The Civil Services Have Failed to Deliver and It’s Time to Reconsider Their Importance

The knowledge that once recruited, civil servants are not obliged to prove their competence ever again has disincentivised performance. 

New IAS civil servants headed for training. Credit: PTI

It has been reported that the prime minister’s patience with the IAS is wearing thin. One of the reasons conjectured is that the efforts of the government do not seem to percolate down towards its intended recipients and hence it is vigorously pursuing the idea of taking more and more senior officers through the lateral induction process from the private sector. Whatever be the motive, it is a welcome step as the civil service has miserably failed to deliver.

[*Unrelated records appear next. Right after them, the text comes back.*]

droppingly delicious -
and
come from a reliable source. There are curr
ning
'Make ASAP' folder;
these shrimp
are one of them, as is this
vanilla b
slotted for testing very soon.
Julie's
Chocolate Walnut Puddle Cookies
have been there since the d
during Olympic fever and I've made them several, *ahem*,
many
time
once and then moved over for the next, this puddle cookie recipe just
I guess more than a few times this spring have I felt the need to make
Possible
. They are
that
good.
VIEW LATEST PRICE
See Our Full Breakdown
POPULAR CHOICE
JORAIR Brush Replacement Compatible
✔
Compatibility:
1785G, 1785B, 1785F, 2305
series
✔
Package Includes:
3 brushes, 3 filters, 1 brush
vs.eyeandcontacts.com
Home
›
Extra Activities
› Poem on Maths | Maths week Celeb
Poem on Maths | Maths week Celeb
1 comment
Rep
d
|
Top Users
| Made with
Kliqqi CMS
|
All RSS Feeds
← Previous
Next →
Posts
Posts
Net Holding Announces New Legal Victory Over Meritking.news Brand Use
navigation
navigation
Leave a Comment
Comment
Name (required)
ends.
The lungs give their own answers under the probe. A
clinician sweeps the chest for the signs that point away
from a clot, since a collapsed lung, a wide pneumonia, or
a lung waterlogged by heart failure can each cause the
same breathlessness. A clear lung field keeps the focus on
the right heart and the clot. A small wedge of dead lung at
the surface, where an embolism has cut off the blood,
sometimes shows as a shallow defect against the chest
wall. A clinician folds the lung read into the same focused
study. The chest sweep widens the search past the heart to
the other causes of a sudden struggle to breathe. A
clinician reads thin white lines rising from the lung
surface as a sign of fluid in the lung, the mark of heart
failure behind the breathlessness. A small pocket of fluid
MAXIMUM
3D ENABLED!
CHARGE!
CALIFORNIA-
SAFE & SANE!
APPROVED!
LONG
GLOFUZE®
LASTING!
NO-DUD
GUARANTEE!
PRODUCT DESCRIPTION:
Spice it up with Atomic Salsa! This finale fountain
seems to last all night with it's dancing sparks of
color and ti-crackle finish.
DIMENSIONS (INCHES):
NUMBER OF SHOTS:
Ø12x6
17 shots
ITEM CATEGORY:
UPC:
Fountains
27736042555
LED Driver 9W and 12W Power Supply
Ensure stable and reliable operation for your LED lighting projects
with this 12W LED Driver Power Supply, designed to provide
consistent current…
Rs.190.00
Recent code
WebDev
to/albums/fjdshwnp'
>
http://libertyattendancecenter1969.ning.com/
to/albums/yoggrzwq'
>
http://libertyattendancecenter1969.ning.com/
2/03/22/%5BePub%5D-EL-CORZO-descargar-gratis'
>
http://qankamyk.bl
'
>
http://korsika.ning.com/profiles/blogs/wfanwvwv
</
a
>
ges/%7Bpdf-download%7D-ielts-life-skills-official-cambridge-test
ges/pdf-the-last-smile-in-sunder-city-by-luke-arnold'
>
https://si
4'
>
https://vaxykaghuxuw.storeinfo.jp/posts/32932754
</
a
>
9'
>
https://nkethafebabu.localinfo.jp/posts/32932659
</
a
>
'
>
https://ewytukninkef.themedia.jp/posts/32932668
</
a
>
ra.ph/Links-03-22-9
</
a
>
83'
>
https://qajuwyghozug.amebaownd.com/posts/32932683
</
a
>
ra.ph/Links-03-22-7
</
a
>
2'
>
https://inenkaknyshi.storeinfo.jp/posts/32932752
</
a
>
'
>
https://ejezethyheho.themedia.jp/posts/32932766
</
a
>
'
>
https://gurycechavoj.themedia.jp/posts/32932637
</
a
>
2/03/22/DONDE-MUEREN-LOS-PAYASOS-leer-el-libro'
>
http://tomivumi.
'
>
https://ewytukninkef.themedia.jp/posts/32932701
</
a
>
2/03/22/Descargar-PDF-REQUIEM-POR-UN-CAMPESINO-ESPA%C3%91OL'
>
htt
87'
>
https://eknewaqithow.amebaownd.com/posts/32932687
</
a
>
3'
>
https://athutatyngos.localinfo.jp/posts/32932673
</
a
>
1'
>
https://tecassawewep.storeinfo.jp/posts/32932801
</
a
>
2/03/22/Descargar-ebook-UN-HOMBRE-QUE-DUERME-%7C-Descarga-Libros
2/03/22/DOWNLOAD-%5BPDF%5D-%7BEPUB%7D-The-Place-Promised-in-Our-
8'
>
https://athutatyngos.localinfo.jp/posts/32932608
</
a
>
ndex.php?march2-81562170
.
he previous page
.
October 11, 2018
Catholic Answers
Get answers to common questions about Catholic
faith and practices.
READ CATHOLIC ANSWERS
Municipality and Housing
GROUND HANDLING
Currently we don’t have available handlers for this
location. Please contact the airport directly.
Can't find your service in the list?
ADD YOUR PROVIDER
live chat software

The civil service has failed on delivery

The civil services exam, quite like the JEE, has been imbued with an aura of mystery. Common people think that those who manage to ‘crack’ these exams are crème de la crème of the country, and their ‘inherent superiority’ will take India up the Golden Path. Fact is neither IITians nor civil servants have done any wonders for the country. One of our rare success stories, the ISRO, has just 2% of its engineers from the IITs plus NITs, all the rest are from small engineering colleges.

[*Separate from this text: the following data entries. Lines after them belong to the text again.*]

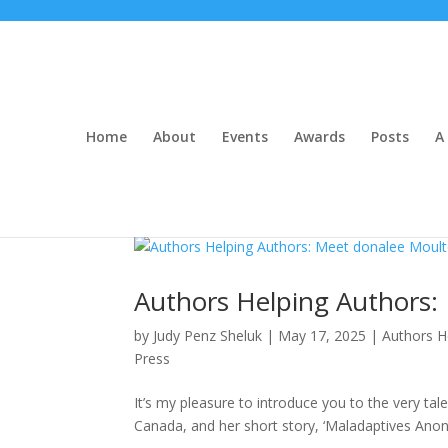
Home
About
Events
Awards
Posts
A 
Authors Helping Authors:
by
Judy Penz Sheluk
|
May 17, 2025
|
Authors H
Press
It’s my pleasure to introduce you to the very t
Canada, and her short story, ‘Maladaptives Anon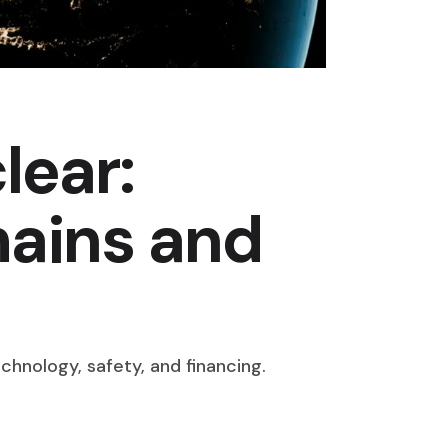
lear:
hains and
chnology, safety, and financing.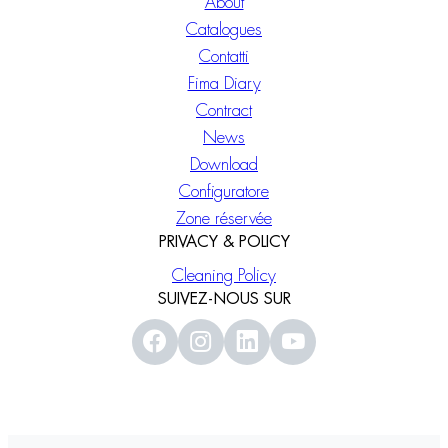
About
Catalogues
Contatti
Fima Diary
Contract
News
Download
Configuratore
Zone réservée
PRIVACY & POLICY
Cleaning Policy
SUIVEZ-NOUS SUR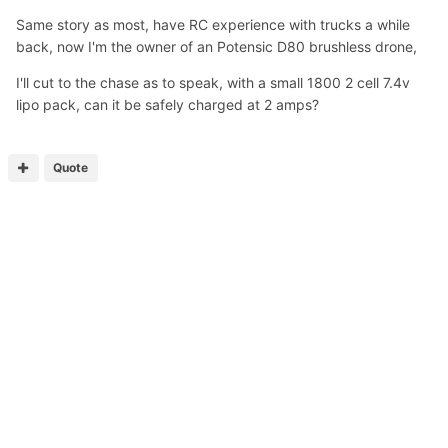
Same story as most, have RC experience with trucks a while
back, now I'm the owner of an Potensic D80 brushless drone,
I'll cut to the chase as to speak, with a small 1800 2 cell 7.4v
lipo pack, can it be safely charged at 2 amps?
Quote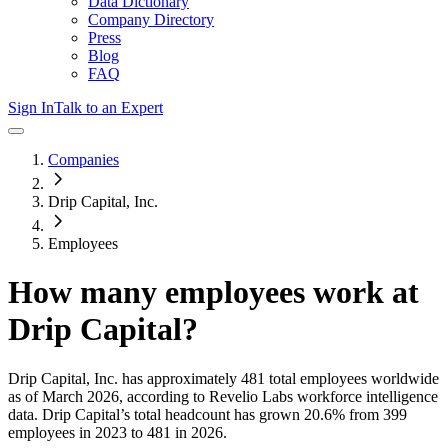
Data Dictionary
Company Directory
Press
Blog
FAQ
Sign In
Talk to an Expert
Companies
Drip Capital, Inc.
Employees
How many employees work at
Drip Capital
?
Drip Capital, Inc.
has approximately
481
total employees worldwide
as of
March 2026
, according to Revelio Labs workforce intelligence
data.
Drip Capital
’s total headcount has
grown
20.6%
from 399
employees in 2023 to 481 in 2026
.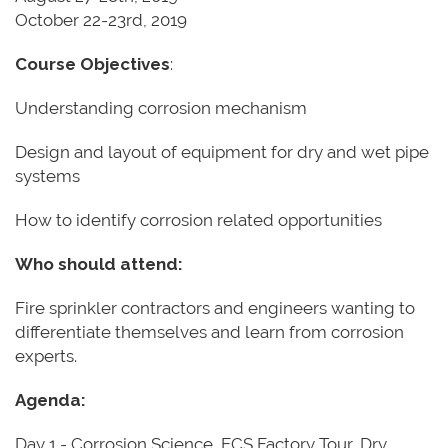
October 22-23rd, 2019
Course Objectives
:
Understanding corrosion mechanism
Design and layout of equipment for dry and wet pipe
systems
How to identify corrosion related opportunities
Who should attend:
Fire sprinkler contractors and engineers wanting to
differentiate themselves and learn from corrosion
experts.
Agenda:
Day 1 - Corrosion Science, ECS Factory Tour, Dry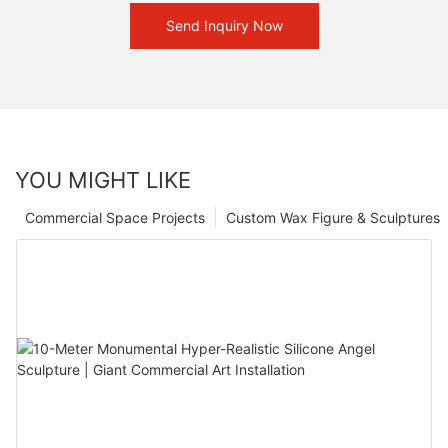
Send Inquiry Now
YOU MIGHT LIKE
Commercial Space Projects
Custom Wax Figure & Sculptures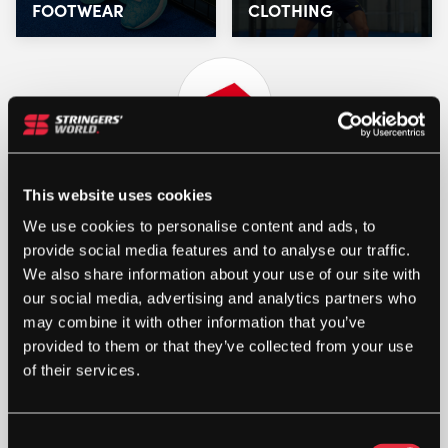
FOOTWEAR
CLOTHING
This website uses cookies
We use cookies to personalise content and ads, to
provide social media features and to analyse our traffic.
We also share information about your use of our site with
our social media, advertising and analytics partners who
may combine it with other information that you’ve
STRINGERS’ WORLD eGIFT CARDS
provided to them or that they’ve collected from your use
of their services.
Buy and Send a Stringers' World eGift card Online
SHOP NOW
Consent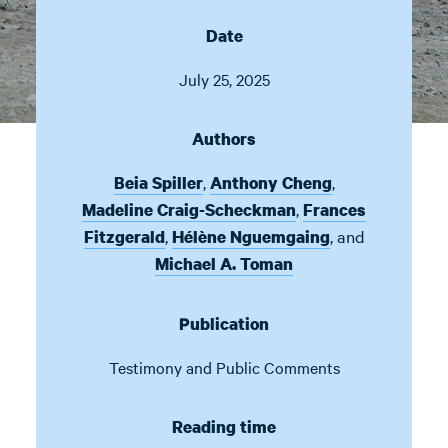
Date
July 25, 2025
Authors
,
,
Beia Spiller
Anthony Cheng
,
Madeline Craig-Scheckman
Frances
,
,
and
Fitzgerald
Hélène Nguemgaing
Michael A. Toman
Publication
Testimony and Public Comments
Reading time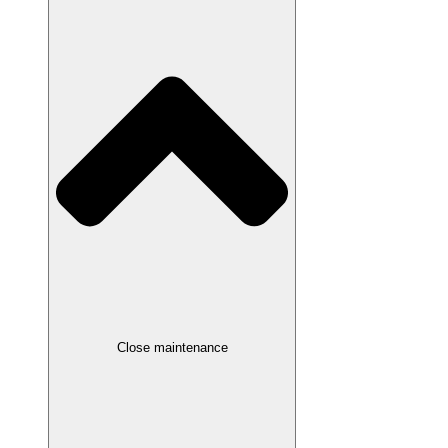
Close maintenance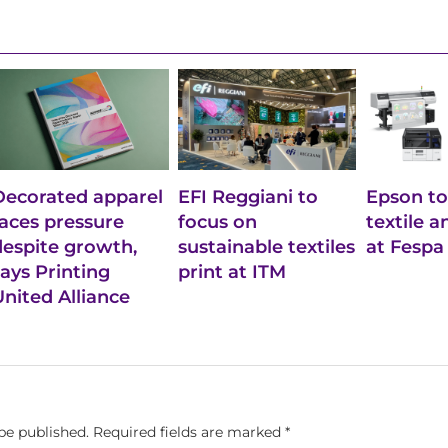
Decorated apparel
EFI Reggiani to
Epson to
faces pressure
focus on
textile 
despite growth,
sustainable textiles
at Fespa
says Printing
print at ITM
United Alliance
be published.
Required fields are marked
*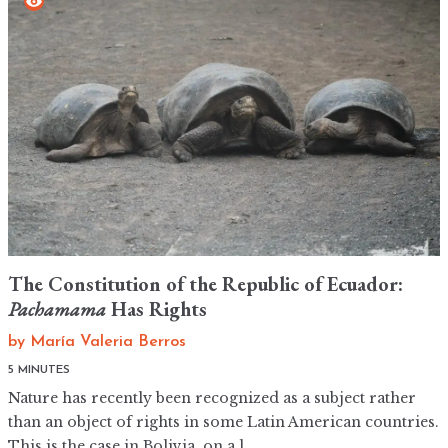
The Constitution of the Republic of Ecuador:
Pachamama
Has Rights
by
María Valeria Berros
5 MINUTES
Nature has recently been recognized as a subject rather
than an object of rights in some Latin American countries.
This is the case in Bolivia, on a l...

Similarly, civil servants must also be judged by what they have delivered over the decades in terms of introducing better administrative practices, policies or imparting superior domain knowledge to the nation. The million-dollar question is what the civil service, based on a competitive examination-based selection, has delivered in 165 years of its existence, which could arguably be delivered only by them and not by others, say promoted officers, academicians or just common citizens? The answer is a shocking nil. In essence, Indian administration still functions very much the same way it functioned 165 years ago. Its resources have changed; its mind and spirit remain the same. You can do a Google search and can confirm that the intellectual contribution of some 60,000 civil servants to date in terms of original books and research papers published has been insignificant. The sorry state of the country in terms of its economy, public healthcare, education, research and innovation even after 73 years of independence is well known. The higher ranks of civil service claim a hand in formulating national policies too. This means that the blame for the many failed policies of the past 73 years must fall on the civil service too.

Also Read: Data Dive Shows Urgent Need for Civil Services Reform in India

Some apologists of the IAS argue that it is a multi-functional service for senior positions in the government that require a broad understanding of the various subjects that go into the making of overall policy. Question is what the criteria for determining this so-called ‘broad understanding’ is and who is competent to determine it? Moreover, there is no objective test for determining someone’s level of broad understanding. This is actually a euphemistic way of admitting that they do not know more than an ordinary man.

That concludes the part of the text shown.